Melanoma tissue processing for Laser Capture Microdissection (LCM)
H&E stained sections of fresh frozen melanoma tissues are prepared for initial histologic assessment. Sections are examined by a pathologist for the presence of tumor, estimation of tumor content, presence of inflammation and necrosis. Tissues with less than 70% tumor and/or significant areas of inflammation and necrosis are subjected to LCM.

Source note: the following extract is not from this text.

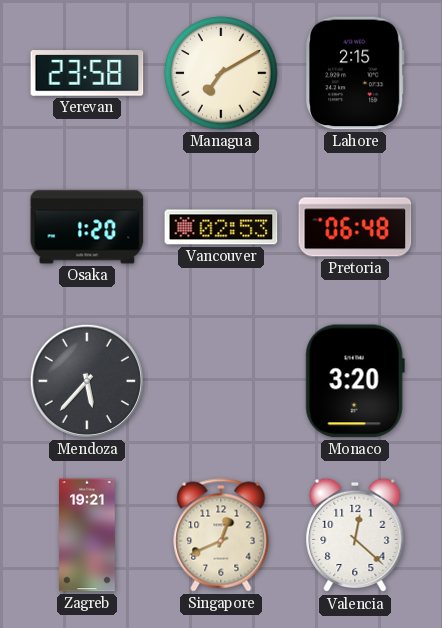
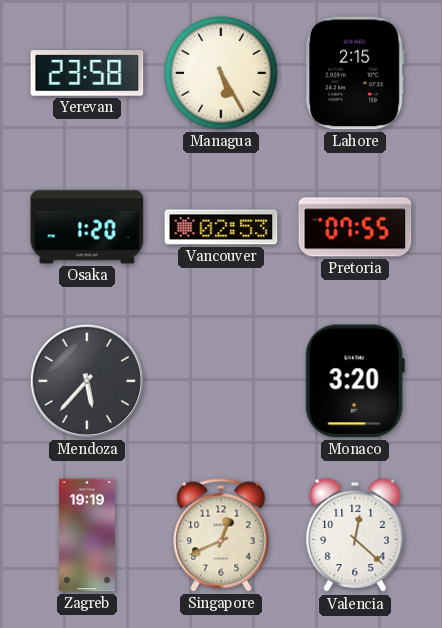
Managua: 7:10 -> 5:25
Pretoria: 06:48 -> 07:55
Zagreb: 19:21 -> 19:19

Laser Capture Microdissection (LCM)
Laser capture microdissection (LCM) was performed in the Pathology Core Facility of MSKCC, New York, NY, using the Veritas Microdissection System (Arcturus). The Veritas system combines ultraviolet laser cutting and laser capture using an infrared laser source. Fresh frozen melanoma tissues sectioned between 8 and 10 µm were transferred to PEN membrane slides (MDS Analytical Technologies) and sections were stained by using a modified protocol described previously [40], [41]. Briefly, sections were stained with hematoxylin as follows: slides were immersed in 70% ethanol for about 10 min followed by sequential dips in nuclease free water, Mayer's hematoxylin solution for 30 sec, nuclease free water, 75% ethanol, 95% ethanol and finally dehydrated in absolute ethanol by 3 changes of 3 min each.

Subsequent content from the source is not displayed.